Application-level check-pointing of sequential programs 
  Given a sequential program in C or FORTRAN, transform it into an equivalent
  program with application-level check-pointing. You should be able to save the
  state of the computation in a system-independent way so that after failure,
  you can restart the computation on a different machine. Depending on how
  ambitious you want to be, this can be a 1 or 2 person project. 
  
  You can do this project in three stages. 

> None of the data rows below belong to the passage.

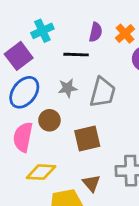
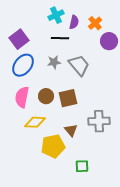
cyan cross: (42, 31) -> (56, 15), moved
gray trapezoid: (103, 92) -> (79, 65), turned -55
brown circle: (49, 120) -> (46, 96), moved

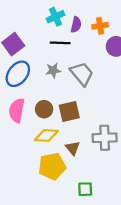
orange cross: (95, 23) -> (100, 26), turned 32
yellow diamond: (35, 122) -> (46, 135), moved

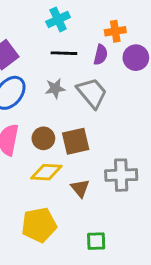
purple semicircle: (76, 25) -> (101, 55), moved
yellow pentagon: (52, 166) -> (39, 225), moved

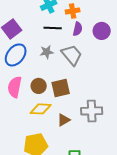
orange cross: (115, 31) -> (73, 11), moved
brown triangle: (80, 188) -> (64, 120), turned 40

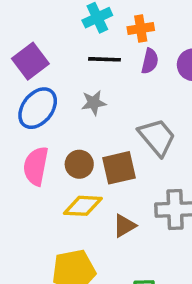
gray trapezoid: (72, 55) -> (157, 137), moved

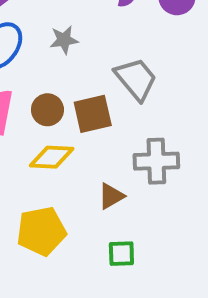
brown triangle: (124, 226) -> (111, 196), moved

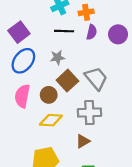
brown square: (93, 114) -> (67, 81), moved, turned -30
gray cross: (156, 161) -> (89, 113), moved

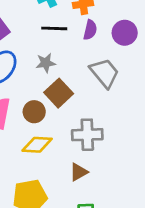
gray trapezoid: (96, 78) -> (105, 73), moved

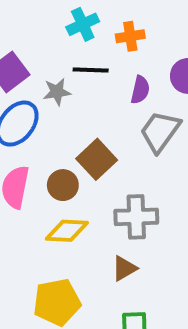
purple semicircle: (90, 30) -> (140, 90), moved
gray star: (46, 63) -> (57, 92), moved
gray trapezoid: (105, 73) -> (160, 131), turned -104

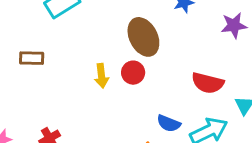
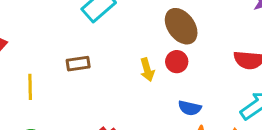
blue semicircle: (169, 123) -> (190, 108), moved

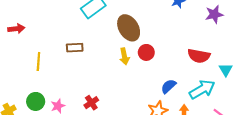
brown ellipse: (181, 26) -> (129, 28), moved
blue semicircle: (190, 108) -> (168, 86), moved, turned 119

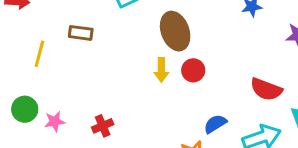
brown rectangle: (75, 48) -> (81, 33), moved

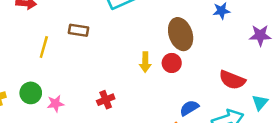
brown ellipse: (175, 31) -> (181, 34), moved
red cross: (103, 126) -> (106, 100), moved

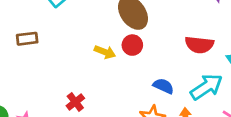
yellow arrow: (145, 62) -> (105, 52), turned -54
blue semicircle: (189, 108) -> (163, 86), turned 72

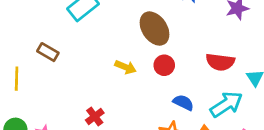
brown rectangle: (27, 39) -> (48, 52), turned 36
red circle: (132, 45) -> (164, 65), moved

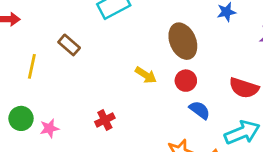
blue semicircle: (183, 103) -> (200, 110), moved

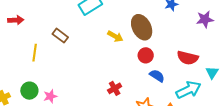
yellow arrow: (146, 75) -> (115, 36), moved
red cross: (105, 120) -> (115, 88), moved

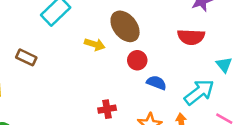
red semicircle: (188, 58) -> (191, 37), moved
red cross: (115, 88) -> (107, 109), turned 32

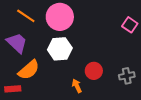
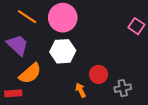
gray cross: (127, 76) -> (123, 88), moved

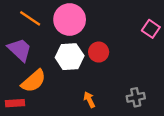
red circle: (99, 74) -> (99, 52), moved

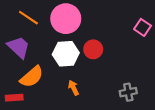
orange arrow: (89, 100) -> (73, 88), moved

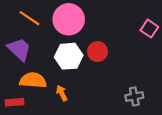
orange semicircle: (32, 77) -> (33, 80), turned -135
orange arrow: (73, 88) -> (62, 93), moved

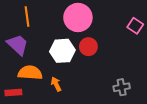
orange line: (30, 18) -> (27, 16), turned 48
pink circle: (69, 19) -> (78, 18), moved

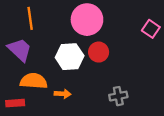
orange arrow: (56, 84) -> (63, 94), turned 120
gray cross: (122, 87) -> (118, 96), moved

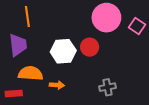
pink circle: (87, 20) -> (106, 18), moved
purple trapezoid: (20, 50) -> (18, 45), turned 40

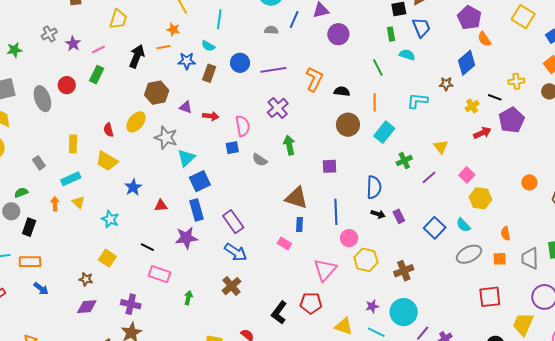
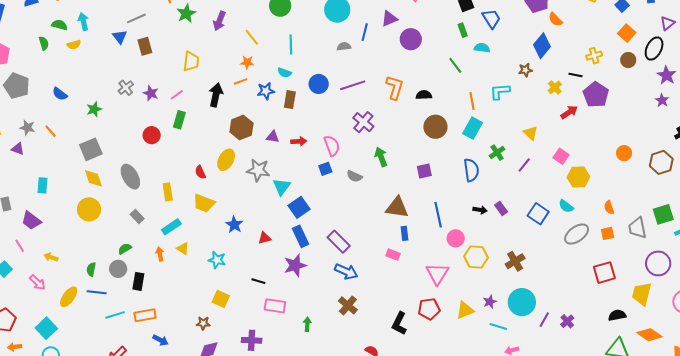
gray ellipse: (42, 99) -> (130, 177), moved
orange line: (375, 102) -> (472, 101), moved
blue semicircle: (374, 187) -> (471, 170), moved
yellow triangle: (344, 326) -> (465, 310), moved, turned -30

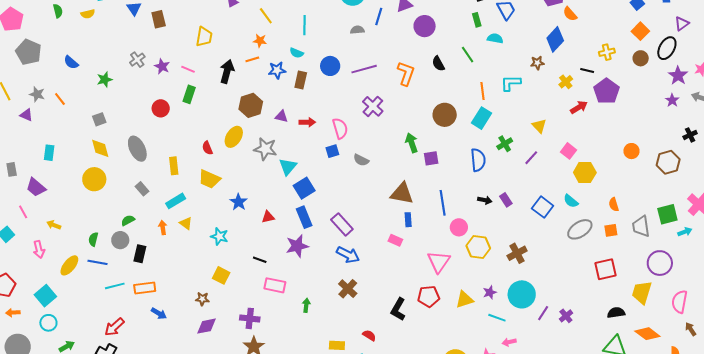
pink line: (177, 95) -> (188, 69), turned 56
black semicircle: (424, 95) -> (438, 64), moved, turned -119
gray square: (91, 149) -> (99, 119), size x0.6
green arrow: (381, 157) -> (412, 143), moved
pink arrow: (37, 282) -> (39, 249), turned 30

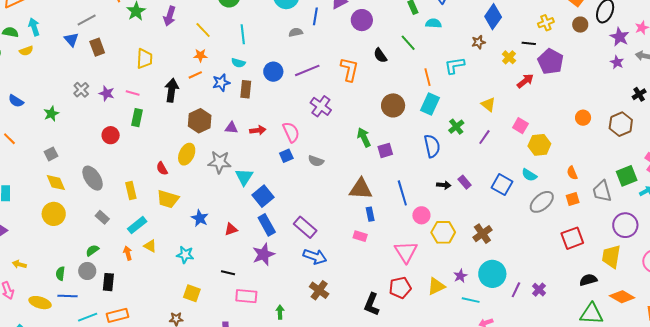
yellow ellipse: (69, 265) -> (40, 303), turned 75

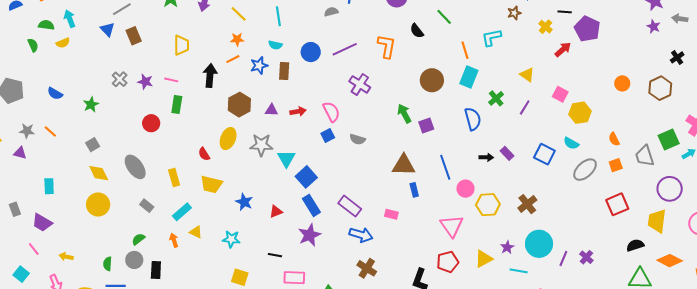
pink rectangle: (360, 236) -> (391, 214), moved

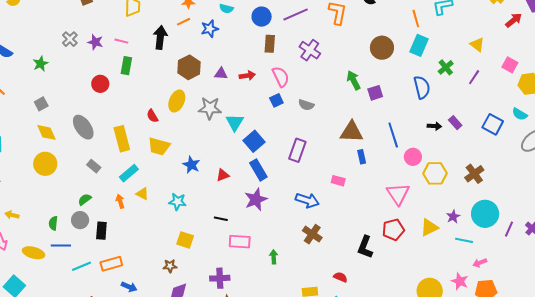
brown rectangle: (284, 71) -> (270, 44), moved
yellow rectangle: (174, 178) -> (122, 139), size x1.4
purple rectangle: (350, 206) -> (297, 150), moved, turned 70

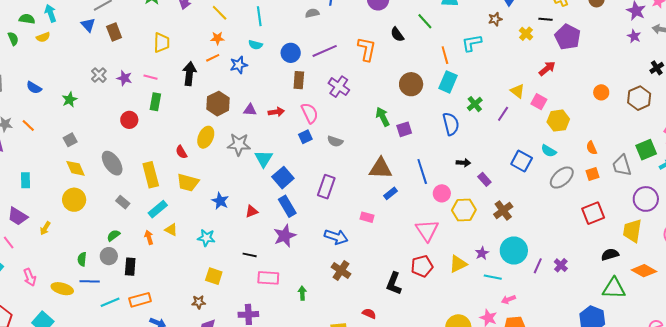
red arrow: (514, 20) -> (547, 68), moved
yellow triangle: (477, 45) -> (518, 91), moved
purple rectangle: (455, 123) -> (484, 179), moved
blue rectangle: (362, 157) -> (390, 193), turned 64
yellow arrow: (12, 215) -> (45, 228), moved, turned -72

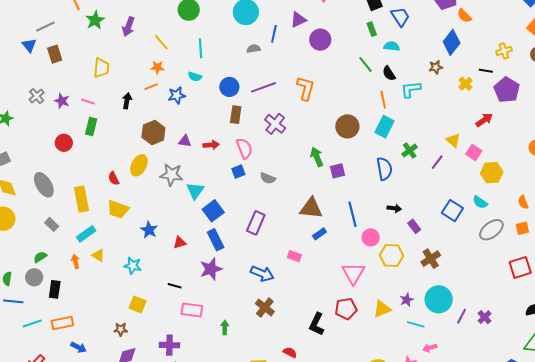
black semicircle: (397, 34) -> (389, 73), moved
black arrow: (189, 74) -> (127, 101), size x0.7

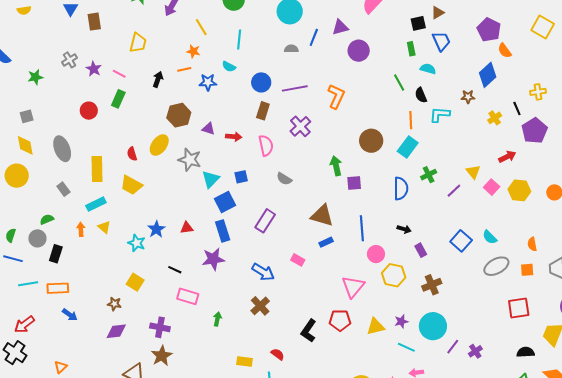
black line: (486, 71) -> (517, 108), turned 48
blue square: (238, 172) -> (241, 177), moved
yellow hexagon: (492, 173) -> (519, 190), moved
blue star: (149, 230) -> (156, 229), moved

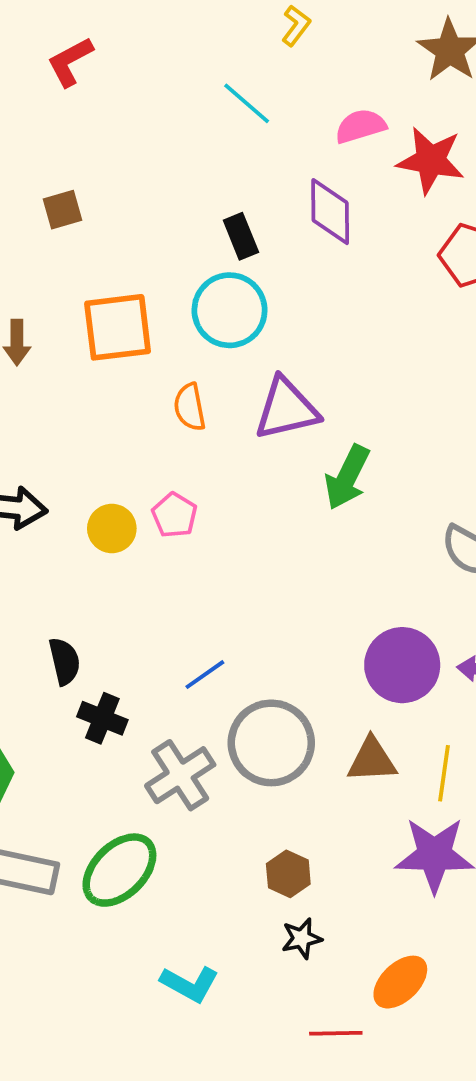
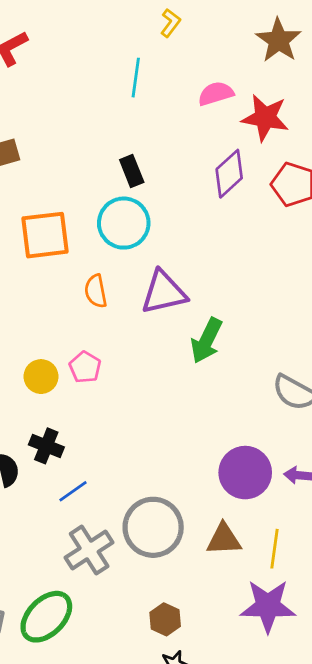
cyan line: (247, 103) -> (136, 78), turned 57
purple diamond: (330, 212) -> (229, 174), moved, turned 48
blue line: (205, 675) -> (73, 491), moved
black cross: (102, 718) -> (46, 446), moved

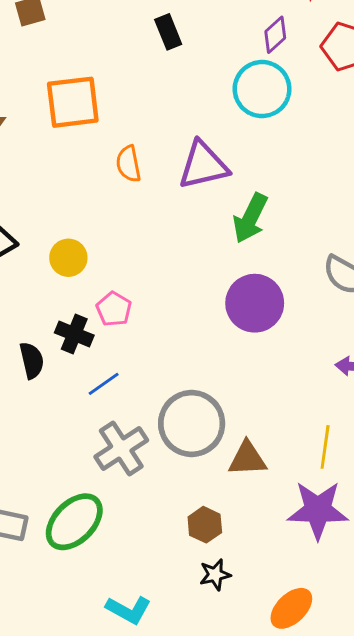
purple diamond: (229, 174) -> (275, 35), size x0.7
cyan circle: (124, 223) -> (262, 89), moved
pink pentagon: (85, 367) -> (114, 309), moved
purple circle: (245, 473) -> (255, 303), moved
brown triangle: (224, 539) -> (247, 459), moved

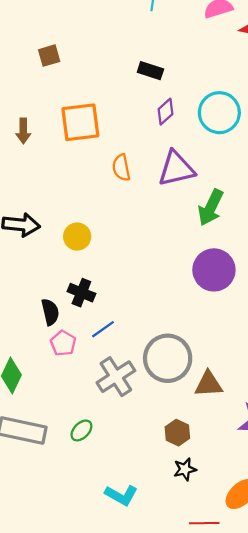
black rectangle: (168, 32) -> (150, 71), turned -50
purple diamond: (275, 35) -> (165, 112), moved
pink pentagon: (114, 309) -> (63, 343), moved
green ellipse: (74, 522) -> (81, 430), size x0.5

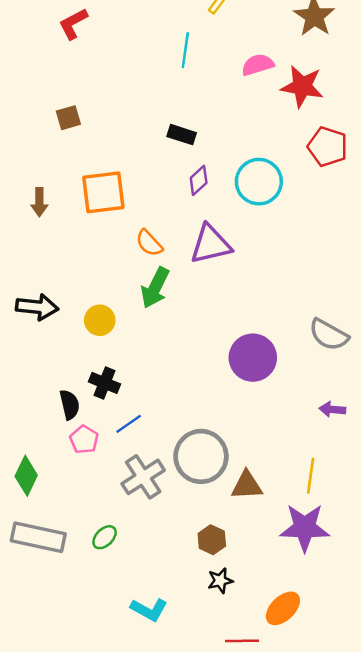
orange semicircle: (121, 168) -> (149, 243), turned -32
green arrow: (211, 207) -> (155, 288), moved

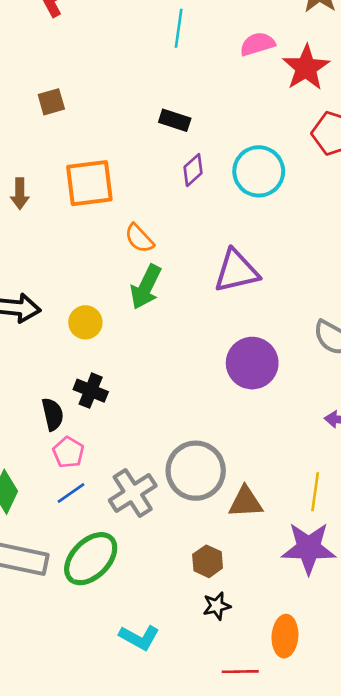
red star: (302, 86) -> (306, 68), turned 30
purple triangle: (211, 244) -> (236, 271), moved
blue line: (129, 424) -> (71, 493), moved
green ellipse: (105, 537) -> (91, 559), size x2.0
orange ellipse: (283, 608) -> (285, 636), turned -42

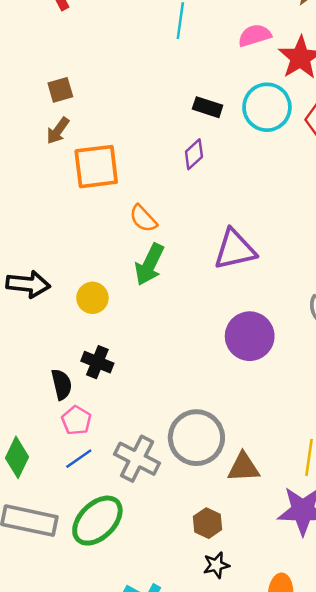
black rectangle: (175, 120) -> (208, 107), moved
cyan circle: (259, 171) -> (267, 107), moved
brown arrow: (20, 194) -> (58, 131), moved, turned 36
gray cross: (133, 493) -> (137, 459), turned -30

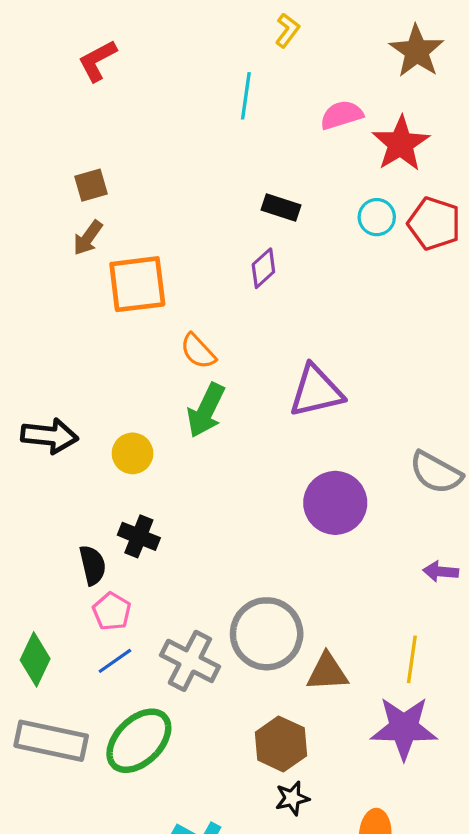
cyan circle: (267, 107) -> (377, 217), moved, size x0.6
brown hexagon: (208, 523) -> (281, 744), size x1.4

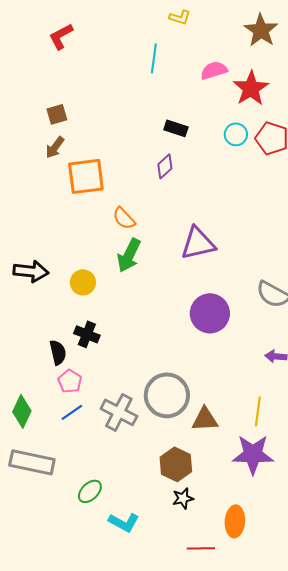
yellow L-shape: (287, 30) -> (180, 17), turned 70
green ellipse: (139, 741) -> (90, 491), moved, size x0.6

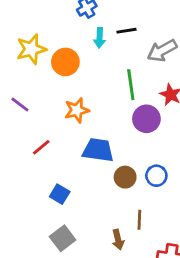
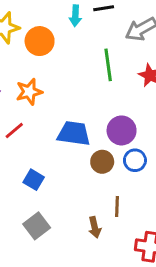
orange star: (77, 110) -> (29, 92), moved
purple circle: (146, 119) -> (122, 130), moved

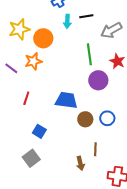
orange star: (29, 92) -> (33, 61), moved
red line: (14, 130) -> (26, 98), turned -32
purple circle: (122, 130) -> (98, 80), moved
gray square: (37, 226) -> (31, 158), moved

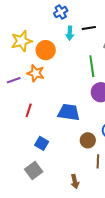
orange star: (33, 61) -> (36, 73), turned 30
purple line: (11, 68) -> (14, 80), turned -56
brown circle: (85, 119) -> (88, 140), moved
brown arrow: (80, 163) -> (75, 181), moved

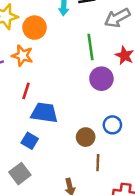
red line: (29, 110) -> (26, 91), moved
blue trapezoid: (69, 112) -> (44, 113), moved

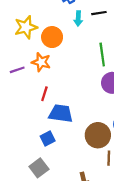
brown circle: (86, 137) -> (98, 135), size x1.5
blue square: (30, 141) -> (48, 138), turned 32

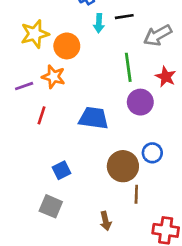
red line: (44, 94) -> (41, 115), moved
blue trapezoid: (61, 113) -> (94, 118), moved
gray square: (39, 168) -> (51, 206), turned -30

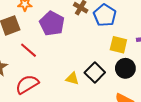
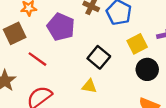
yellow square: (118, 45) -> (137, 44), turned -36
black square: (95, 72) -> (99, 57), moved

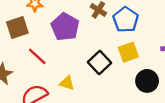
yellow square: (137, 44) -> (128, 52), moved
yellow triangle: (89, 86) -> (67, 83), moved

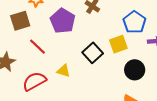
blue pentagon: (126, 20) -> (134, 22), moved

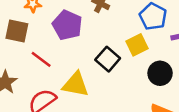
brown square: (20, 21) -> (17, 31), turned 36
yellow triangle: (64, 71) -> (75, 84), size x1.6

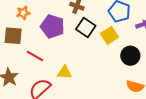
black square: (108, 59) -> (86, 27), moved
yellow triangle: (75, 84) -> (65, 72), size x0.7

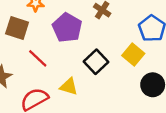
black square: (86, 27) -> (96, 62), moved
yellow square: (110, 35) -> (133, 55), turned -30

  - Assume that the programmer specifies where check-points are to be
    taken, and what  variables are live at each check-point. Generate
    the recovery script and weave it into the text of the program. What format
    will you use to save information in an application-independent manner? 
 
  - Assume that the programmer only specifies where check-points are to be
    taken. Using live variable analysis, figure out what variables are live
    at each check-point. Since analysis is not exact in general, you will have
    to estimate what is live in a conservative way. How accurate is your
    analysis?  Once you have done the analysis, you can use your
    implementation from step 1 to actually do the check-pointing.
 
  - Assume the programmer specifies nothing, and that the compiler has
    to figure out where check-points should be inserted. How often should you
    take check-points? What run-time information may be useful for optimizing
    this entire process?
 
There are many enhancements you can make to this basic scheme. Here are some
possibilities.
  - Can you implement incremental check-pointing at the application
    level? Intuitively, this requires taking "finite differences" of
    live variable information from one check-point to the next. How much benefit
    is there to incremental check-pointing? 
 
  - As we discussed in class, you do not have to save all live variables at
    a check-point if you are willing to re-compute the values of some of
    these variables in your recovery script. What kind of analysis is required
    to implement this? This is a space-time trade-off - we are permitting
    ourselves extra time during recovery to re-compute some information so we
    can save less information when we take check-points. Develop a performance
    model to enable you to make this trade-off intelligently. 
 
Measure of success: you should be able to take an ab initio code
for  protein folding for example, and determine automatically that it is
enough to save the positions and velocities of all bases at each time-step. Look
at other bench-marks to determine similar measures of success.